• [Required work]: Starting at the line that contains "zaciągasz kredyt na", write out every line through the end of the records below exactly as it appears, and leave out all pictures.

[Stored data entries]
● ● ● ●

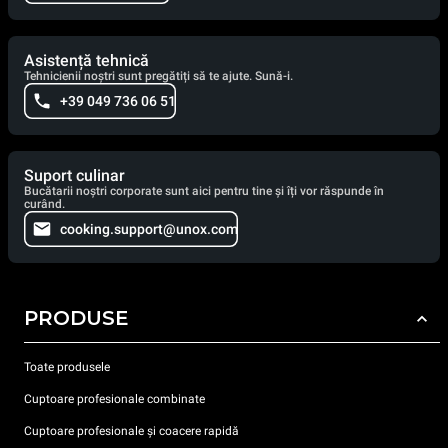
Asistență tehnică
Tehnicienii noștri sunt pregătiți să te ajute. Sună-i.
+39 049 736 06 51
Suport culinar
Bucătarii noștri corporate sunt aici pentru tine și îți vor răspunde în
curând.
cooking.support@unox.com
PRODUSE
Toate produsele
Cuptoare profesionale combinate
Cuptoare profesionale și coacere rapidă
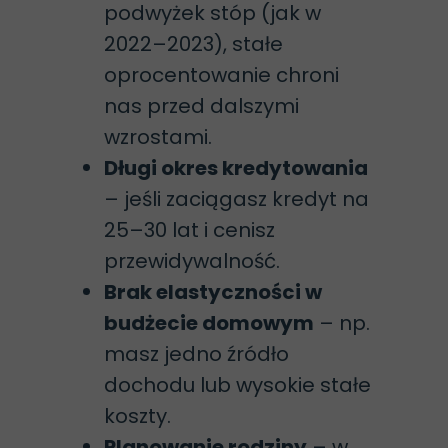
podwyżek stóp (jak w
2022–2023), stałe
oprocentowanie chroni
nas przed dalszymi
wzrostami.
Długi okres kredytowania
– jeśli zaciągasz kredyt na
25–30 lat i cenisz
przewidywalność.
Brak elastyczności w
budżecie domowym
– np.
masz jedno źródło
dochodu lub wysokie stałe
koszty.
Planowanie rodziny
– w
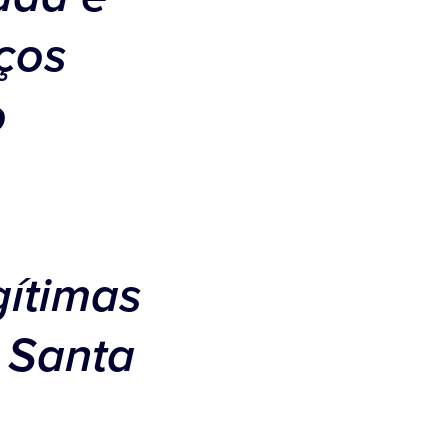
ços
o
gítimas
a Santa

● ● ● ●

• [Answer to this problem]:
– jeśli zaciągasz kredyt na
25–30 lat i cenisz
przewidywalność.
Brak elastyczności w
budżecie domowym
– np.
masz jedno źródło
dochodu lub wysokie stałe
koszty.
Planowanie rodziny
– w
ços
o
gítimas
a Santa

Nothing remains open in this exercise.